Longtime major league hitting coach Rick Down died on Wednesday at 68 in his Las Vegas home after a lengthy illness, the Las Vegas Review-Journal reports.
Down spent 27 years with major league clubs and most notably was a hitting coach for the New York Yankees, New York Mets, Boston Red Sox, Los Angeles Dodgers and Baltimore Orioles from 1993 to 2003. Although he topped out in Triple-A as a player, Down was well-loved as a coach while overseeing some of the top offenses of the past 30 years.
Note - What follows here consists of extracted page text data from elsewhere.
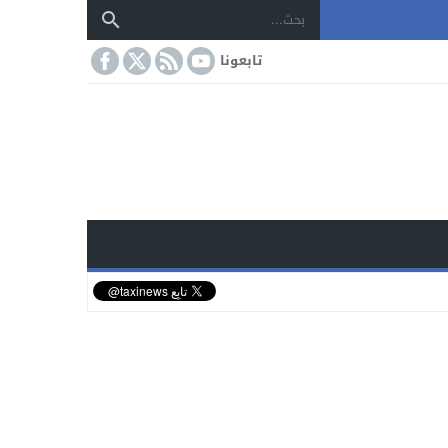
تابعونا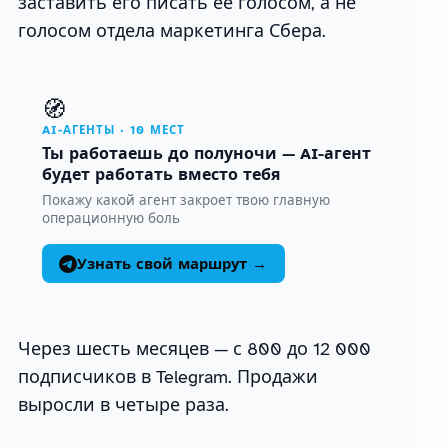
заставить его писать её голосом, а не
голосом отдела маркетинга Сбера.
🧭
AI-АГЕНТЫ · 10 МЕСТ
Ты работаешь до полуночи — AI-агент
будет работать вместо тебя
Покажу какой агент закроет твою главную
операционную боль
Узнать свой маршрут →
Через шесть месяцев — с 800 до 12 000
подписчиков в Telegram. Продажи
выросли в четыре раза.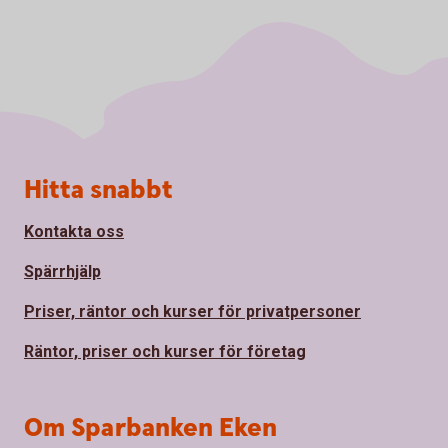
Sidfot
Hitta snabbt
Kontakta oss
Spärrhjälp
Priser, räntor och kurser för privatpersoner
Räntor, priser och kurser för företag
Om Sparbanken Eken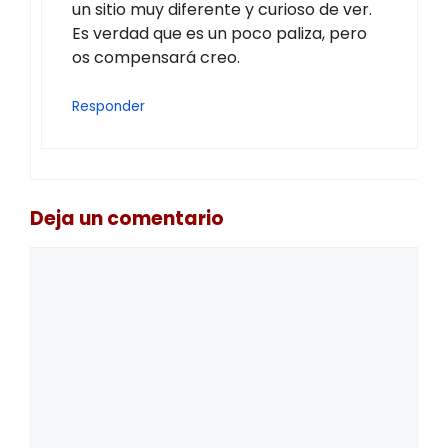
un sitio muy diferente y curioso de ver.
Es verdad que es un poco paliza, pero
os compensará creo.
Responder
Deja un comentario
Comentario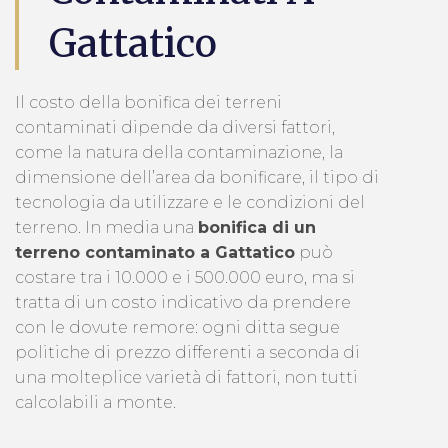
Gattatico
Il costo della bonifica dei terreni
contaminati dipende da diversi fattori,
come la natura della contaminazione, la
dimensione dell’area da bonificare, il tipo di
tecnologia da utilizzare e le condizioni del
terreno. In media una
bonifica di un
terreno contaminato a Gattatico
può
costare tra i 10.000 e i 500.000 euro, ma si
tratta di un costo indicativo da prendere
con le dovute remore: ogni ditta segue
politiche di prezzo differenti a seconda di
una molteplice varietà di fattori, non tutti
calcolabili a monte.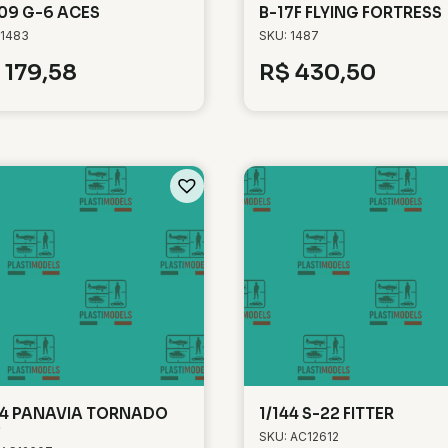
109 G-6 ACES
B-17F FLYING FORTRESS
 1483
SKU: 1487
179,58
R$
430,50
44 PANAVIA TORNADO
1/144 S-22 FITTER
0
SKU: AC12612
Before becoming a major-league hitting coach, Down managed the Yankees’ Triple-A affiliate in Columbus from 1990-92, which eventually fed into the dynastic mid-’90s teams. He helped lead the Clippers to three straight division titles and a team-record 95 wins in 1995, while coaching the likes of Bernie Williams, Brad Ausmus, J.T. Snow and Deion Sanders.
During his first two years as a hitting coach in 1993 and ’94, his Yankees led the league in batting average, including a .290 average in a strike-shortened 1994 season that was the highest mark in baseball since 1950. In a second go-around with the Bombers in the early 2000s, he helped the 2002 team hit 223 home runs, which was then the second-highest mark in franchise history.
Down’s offenses also put up big numbers in his first years in Baltimore and Los Angeles. The Orioles set a major league record with 257 home runs in 1996, while the Dodgers set a franchise record with 211 home runs under his watch in 2000.